Антропологические данные говорят о том, что аче переживали долгий период генетической изолированности[8]. Возможно ли, что многие поколения аче имели только враждебные контакты с окружающим миром? Имеющиеся сведения в свою очередь дают основание полагать, что, как образно сказано в одном мифе гуарани, «аче и гуарани танцевали вместе»[9], но позднее их общность нарушилась, и процесс развития аче пошел вспять: они испытали культурный регресс и потеряли часть своего культурного наследия, которое было приобретено в период совместного с гуарани существования[10]. Как и почему произошла эта трагедия, догадаться трудно.
Восточный район Парагвая делится на плодородные равнины и низкие горные цепи, покрытые лесом и менее благоприятные для земледелия. Если подойти к рассматриваемой проблеме несколько упрощен- но, то можно сказать следующее: аче до недавнего времени занимали менее доступные части лесистых горных цепей, а гуарани более доступные и плодородные земли и леса[11]. Весьма вероятно поэтому, что большинство гуарани начали заниматься земледелием раньше, чем о нем узнали аче, и, таким образом, гуарани имели некоторое превосходство. Отмечается, что и аче научились земледелию[12], но позднее, чем гуарани. Тот исторический момент, в который сравнительно более благоприятные условия развития гуарани приобрели решающее значение (например, более гибкие формы организации, более высокие демографические данные), мог оказаться моментом, означавшим регресс в судьбе аче. Оставшись на малоплодородных землях, они развивались медленнее. Не кажется также невозможным, что имели место мирные контакты с более развитыми соседями и даже намечался симбиозный modus vivendi[13] такого же рода, какой наблюдался, например, среди пигмеев и негритянских земледельцев в Конго или среди индейцев маку и тукаио на северо-востоке Бразилии.

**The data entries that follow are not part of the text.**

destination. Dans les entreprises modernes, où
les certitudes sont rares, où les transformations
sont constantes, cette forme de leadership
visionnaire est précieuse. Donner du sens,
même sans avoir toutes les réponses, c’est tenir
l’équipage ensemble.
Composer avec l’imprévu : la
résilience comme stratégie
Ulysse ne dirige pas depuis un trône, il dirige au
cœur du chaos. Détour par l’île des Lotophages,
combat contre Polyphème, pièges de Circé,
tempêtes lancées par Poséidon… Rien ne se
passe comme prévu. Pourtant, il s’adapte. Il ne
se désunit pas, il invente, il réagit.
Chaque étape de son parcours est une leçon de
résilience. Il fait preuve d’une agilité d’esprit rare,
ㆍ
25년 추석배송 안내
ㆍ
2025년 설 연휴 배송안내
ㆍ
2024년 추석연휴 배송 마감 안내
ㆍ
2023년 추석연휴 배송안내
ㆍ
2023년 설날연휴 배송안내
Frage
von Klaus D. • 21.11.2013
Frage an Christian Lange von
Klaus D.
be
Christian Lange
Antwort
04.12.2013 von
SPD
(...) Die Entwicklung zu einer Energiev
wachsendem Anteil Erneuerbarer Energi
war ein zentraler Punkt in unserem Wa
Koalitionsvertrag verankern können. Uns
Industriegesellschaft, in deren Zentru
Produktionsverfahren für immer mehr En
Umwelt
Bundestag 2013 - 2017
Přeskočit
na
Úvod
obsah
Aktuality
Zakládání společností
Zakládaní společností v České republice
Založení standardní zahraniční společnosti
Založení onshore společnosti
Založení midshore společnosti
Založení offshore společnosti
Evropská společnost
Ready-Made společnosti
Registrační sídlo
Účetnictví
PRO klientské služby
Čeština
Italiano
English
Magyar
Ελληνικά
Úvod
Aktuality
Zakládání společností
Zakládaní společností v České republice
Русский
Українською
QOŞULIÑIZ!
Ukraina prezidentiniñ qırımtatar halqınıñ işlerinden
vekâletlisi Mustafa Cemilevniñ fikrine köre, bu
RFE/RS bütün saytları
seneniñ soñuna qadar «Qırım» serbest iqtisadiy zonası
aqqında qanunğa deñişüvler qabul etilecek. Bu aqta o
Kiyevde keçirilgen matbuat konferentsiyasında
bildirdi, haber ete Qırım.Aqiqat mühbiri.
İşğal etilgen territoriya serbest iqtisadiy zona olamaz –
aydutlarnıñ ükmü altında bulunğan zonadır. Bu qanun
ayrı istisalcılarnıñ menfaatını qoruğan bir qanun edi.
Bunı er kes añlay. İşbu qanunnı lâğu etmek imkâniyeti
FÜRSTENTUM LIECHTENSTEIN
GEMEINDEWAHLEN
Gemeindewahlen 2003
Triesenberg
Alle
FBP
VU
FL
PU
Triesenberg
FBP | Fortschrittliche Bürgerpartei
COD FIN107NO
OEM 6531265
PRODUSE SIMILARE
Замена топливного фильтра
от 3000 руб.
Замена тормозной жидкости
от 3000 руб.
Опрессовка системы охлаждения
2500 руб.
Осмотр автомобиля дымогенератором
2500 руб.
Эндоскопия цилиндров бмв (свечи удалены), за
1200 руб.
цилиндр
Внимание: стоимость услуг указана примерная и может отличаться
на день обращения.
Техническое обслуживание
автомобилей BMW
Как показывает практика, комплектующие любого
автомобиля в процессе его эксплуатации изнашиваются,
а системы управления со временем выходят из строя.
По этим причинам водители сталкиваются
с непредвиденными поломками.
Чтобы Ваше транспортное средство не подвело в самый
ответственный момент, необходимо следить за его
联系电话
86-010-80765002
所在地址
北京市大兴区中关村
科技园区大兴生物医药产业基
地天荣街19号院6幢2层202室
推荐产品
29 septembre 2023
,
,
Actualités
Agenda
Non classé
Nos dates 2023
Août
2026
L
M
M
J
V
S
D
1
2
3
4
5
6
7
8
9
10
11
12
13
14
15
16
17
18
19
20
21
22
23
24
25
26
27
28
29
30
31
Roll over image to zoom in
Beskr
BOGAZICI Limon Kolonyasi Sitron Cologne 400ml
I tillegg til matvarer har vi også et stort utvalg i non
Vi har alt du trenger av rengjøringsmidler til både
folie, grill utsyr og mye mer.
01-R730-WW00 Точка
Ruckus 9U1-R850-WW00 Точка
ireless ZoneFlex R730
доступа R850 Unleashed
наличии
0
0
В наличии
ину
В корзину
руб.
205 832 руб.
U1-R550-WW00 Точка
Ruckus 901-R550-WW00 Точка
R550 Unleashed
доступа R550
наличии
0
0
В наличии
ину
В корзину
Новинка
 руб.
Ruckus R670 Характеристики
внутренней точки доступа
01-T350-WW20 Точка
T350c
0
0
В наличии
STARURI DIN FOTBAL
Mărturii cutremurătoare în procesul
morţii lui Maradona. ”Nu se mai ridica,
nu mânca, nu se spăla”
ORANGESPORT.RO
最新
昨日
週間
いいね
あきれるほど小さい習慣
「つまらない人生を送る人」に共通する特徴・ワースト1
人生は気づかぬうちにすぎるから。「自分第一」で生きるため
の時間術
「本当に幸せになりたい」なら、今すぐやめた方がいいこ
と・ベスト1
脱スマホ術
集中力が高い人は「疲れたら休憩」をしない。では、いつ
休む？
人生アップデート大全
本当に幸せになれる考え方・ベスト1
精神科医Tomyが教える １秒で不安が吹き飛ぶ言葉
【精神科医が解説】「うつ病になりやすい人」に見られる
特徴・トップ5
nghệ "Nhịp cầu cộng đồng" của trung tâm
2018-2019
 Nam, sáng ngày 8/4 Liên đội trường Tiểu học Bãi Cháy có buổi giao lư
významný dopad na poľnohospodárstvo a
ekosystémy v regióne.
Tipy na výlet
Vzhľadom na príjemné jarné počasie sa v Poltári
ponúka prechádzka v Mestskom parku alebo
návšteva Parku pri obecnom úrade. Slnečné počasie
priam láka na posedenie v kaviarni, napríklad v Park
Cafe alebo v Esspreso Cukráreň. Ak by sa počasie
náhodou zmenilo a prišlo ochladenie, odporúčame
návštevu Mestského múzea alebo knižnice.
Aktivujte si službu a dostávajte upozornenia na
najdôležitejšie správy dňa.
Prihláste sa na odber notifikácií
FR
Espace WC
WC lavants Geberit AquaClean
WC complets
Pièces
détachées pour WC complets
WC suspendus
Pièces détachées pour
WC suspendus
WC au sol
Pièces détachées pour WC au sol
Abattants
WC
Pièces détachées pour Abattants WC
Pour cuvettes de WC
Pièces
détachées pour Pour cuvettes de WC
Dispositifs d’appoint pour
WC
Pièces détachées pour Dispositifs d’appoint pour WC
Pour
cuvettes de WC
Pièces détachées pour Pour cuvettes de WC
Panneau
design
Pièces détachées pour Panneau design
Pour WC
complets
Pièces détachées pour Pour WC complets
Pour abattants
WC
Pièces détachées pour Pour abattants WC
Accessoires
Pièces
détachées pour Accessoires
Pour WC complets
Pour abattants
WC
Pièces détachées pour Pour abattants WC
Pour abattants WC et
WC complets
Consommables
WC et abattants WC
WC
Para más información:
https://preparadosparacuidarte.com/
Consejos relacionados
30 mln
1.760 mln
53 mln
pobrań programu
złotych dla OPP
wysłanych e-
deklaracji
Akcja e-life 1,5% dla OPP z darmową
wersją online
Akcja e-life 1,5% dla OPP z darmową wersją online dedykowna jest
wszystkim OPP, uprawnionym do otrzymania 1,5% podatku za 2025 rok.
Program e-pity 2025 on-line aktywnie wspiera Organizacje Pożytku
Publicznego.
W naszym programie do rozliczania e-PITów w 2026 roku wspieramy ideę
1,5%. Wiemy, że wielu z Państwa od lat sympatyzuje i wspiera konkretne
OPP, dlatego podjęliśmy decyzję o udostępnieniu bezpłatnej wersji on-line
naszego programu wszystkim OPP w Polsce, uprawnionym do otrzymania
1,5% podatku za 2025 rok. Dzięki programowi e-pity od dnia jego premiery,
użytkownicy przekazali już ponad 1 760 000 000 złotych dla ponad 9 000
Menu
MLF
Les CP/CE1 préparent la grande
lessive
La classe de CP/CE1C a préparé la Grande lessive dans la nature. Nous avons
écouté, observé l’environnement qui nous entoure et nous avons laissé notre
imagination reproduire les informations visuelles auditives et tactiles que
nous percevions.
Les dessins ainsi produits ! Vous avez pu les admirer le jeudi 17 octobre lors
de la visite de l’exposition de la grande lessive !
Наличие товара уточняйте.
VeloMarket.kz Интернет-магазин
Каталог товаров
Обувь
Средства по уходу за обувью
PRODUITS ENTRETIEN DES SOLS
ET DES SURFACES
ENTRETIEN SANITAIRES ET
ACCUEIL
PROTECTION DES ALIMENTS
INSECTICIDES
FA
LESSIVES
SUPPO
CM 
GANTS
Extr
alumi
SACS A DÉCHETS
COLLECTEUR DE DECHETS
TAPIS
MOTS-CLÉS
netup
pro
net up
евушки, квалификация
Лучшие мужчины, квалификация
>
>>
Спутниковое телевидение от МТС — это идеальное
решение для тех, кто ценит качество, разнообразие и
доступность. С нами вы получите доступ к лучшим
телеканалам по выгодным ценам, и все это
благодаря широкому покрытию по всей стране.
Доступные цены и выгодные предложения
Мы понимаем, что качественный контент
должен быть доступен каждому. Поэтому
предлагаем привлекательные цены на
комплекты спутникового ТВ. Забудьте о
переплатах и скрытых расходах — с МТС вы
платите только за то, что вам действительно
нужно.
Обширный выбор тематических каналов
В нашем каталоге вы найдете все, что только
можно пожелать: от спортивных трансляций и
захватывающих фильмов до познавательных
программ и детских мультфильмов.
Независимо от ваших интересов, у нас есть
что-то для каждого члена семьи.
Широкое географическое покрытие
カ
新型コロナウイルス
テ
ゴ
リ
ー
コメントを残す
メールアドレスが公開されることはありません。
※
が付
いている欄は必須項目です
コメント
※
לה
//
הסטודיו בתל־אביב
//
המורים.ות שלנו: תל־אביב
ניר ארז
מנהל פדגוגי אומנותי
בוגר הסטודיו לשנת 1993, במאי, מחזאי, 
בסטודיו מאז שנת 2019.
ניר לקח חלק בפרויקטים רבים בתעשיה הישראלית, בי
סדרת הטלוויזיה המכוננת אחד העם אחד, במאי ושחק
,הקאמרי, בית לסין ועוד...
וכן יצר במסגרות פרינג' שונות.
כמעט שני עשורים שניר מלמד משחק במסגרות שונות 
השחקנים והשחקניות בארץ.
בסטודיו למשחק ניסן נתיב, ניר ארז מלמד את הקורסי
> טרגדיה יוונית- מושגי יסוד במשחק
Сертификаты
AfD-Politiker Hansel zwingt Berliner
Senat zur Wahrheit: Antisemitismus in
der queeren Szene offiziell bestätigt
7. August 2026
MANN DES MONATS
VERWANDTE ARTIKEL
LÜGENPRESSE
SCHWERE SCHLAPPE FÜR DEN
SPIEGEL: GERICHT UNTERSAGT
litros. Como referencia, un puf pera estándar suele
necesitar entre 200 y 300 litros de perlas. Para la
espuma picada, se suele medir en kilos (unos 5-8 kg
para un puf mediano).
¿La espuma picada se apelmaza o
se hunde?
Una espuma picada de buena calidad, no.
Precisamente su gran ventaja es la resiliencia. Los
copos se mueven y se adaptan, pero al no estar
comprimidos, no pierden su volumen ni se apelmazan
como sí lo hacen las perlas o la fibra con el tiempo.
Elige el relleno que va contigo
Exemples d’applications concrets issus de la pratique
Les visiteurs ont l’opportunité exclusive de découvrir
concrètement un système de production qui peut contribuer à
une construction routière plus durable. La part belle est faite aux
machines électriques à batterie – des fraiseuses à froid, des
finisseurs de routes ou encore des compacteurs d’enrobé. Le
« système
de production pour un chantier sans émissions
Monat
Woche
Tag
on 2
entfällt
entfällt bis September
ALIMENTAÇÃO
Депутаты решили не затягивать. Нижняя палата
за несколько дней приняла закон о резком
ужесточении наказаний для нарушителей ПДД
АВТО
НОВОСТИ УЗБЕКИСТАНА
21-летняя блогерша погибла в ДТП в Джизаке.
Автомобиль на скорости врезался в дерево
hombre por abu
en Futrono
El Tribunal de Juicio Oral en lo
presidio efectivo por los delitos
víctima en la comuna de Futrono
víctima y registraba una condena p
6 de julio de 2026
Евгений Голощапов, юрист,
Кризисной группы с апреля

С уверенностью мы можем сказать лишь то, что в восточном Парагвае такие контакты не могли происходить позднее начала колониального периода. Сегодня аче утратили те немногие навыки в земледелии, которые имели их предки, и снова стали заниматься только охотой и собирательством.
Такой регресс может вызвать удивление, если иметь в виду прогресс, который в те времена происходил в сельве гор восточного Парагвая. Быстрый прогресс соседей лишил аче земель, благоприятных для земледелия, и как бы вынудил их заниматься грабежом соседних полей и кражей скота. С другой стороны, занятие аче охотой и их борьба с более богатыми соседями затруднили проникновение соседей в леса аче, столь благоприятные для охоты и сбора плодов, и это могло в свою очередь повлиять на процесс развития гуарани. Наибольшая легкость «приручения» гуарани и вообще их большая близость к европейской культуре именно потому, что они занимались земледелием, способствовали «сближению» гуарани с европейскими колониальными поселенцами. Это обстоятельство еще более углубило их отрыв от аче и лишило последних возможности мирных отношений с гуарани и другими племенами. Антагонизм усилился до такой степени, что уничтожение аче представлялось самым «логичным» решением проблемы.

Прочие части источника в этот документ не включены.